I am a senior tech adviser in Halliburton with the focus on predictive maintenance and process improvement. Before joining Halliburton, I had worked on power plant predictive maintenance, gas turbine simulation and modeling in GE and Siemens for over 8 years. I graduated from Georgia Institute of Technology with a PhD degree in Aerospace Engineering and a master degree in Statistics.

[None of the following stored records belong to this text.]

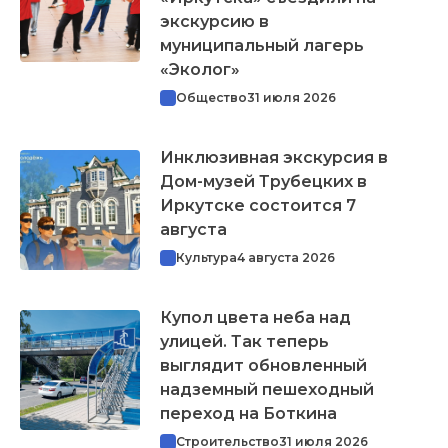
экскурсию в
муниципальный лагерь
«Эколог»
Общество
31 июля 2026
Инклюзивная экскурсия в
Дом-музей Трубецких в
Иркутске состоится 7
августа
Культура
4 августа 2026
Купол цвета неба над
улицей. Так теперь
выглядит обновленный
надземный пешеходный
переход на Боткина
Строительство
31 июля 2026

### Efficiently Building Machine Learning Models for Predictive Maintenance in the Oil & Gas Industry with DatabricksSummit 2020

For each drilling site, there are thousands of different equipment operating simultaneously 24/7. For the oil & gas industry, the downtime can cost millions of dollars daily. As current standard practice, the majority of the equipment are on scheduled maintenance with standby units to reduce the downtime. Scheduled maintenance treats each equipment similarly with simple metrics, such as calendar time or operating time. Using machine learning models to predict equipment failure time accurately can help the business schedule the predictive maintenance accordingly to reduce the downtime and maintenance cost. We have huge sets of time series data and maintenance records in the system, but they are inconsistent with low quality. One particular challenge we have is that the data is not continuous and we need to go through the whole data set to find where the data are continuous over some specified window. Transforming the data for different time windows also presents a challenge: how can we quickly pick the optimized window size among the various choices available and perform transformation in parallel? Data transformations such as the Fourier transforms or wavelet transforms are time consuming and we have to parallelize the operation. We adopted Spark dataframes on Databricks for our computation.

Here are the two major steps we took to carry out the efficient distributed computing for our data transformations:

1. Identify which segments have continuous data by scanning through a sub-sampled data set.
2. Pick different windows and transform data within the window.
3. Transform each window column into one cell as a list.
4. Preserve the order of the data in each cell by collecting the timestamp and the corresponding parameter as a list of dictionaries, and then reorder the list based on the timestamp element in the dictionaries.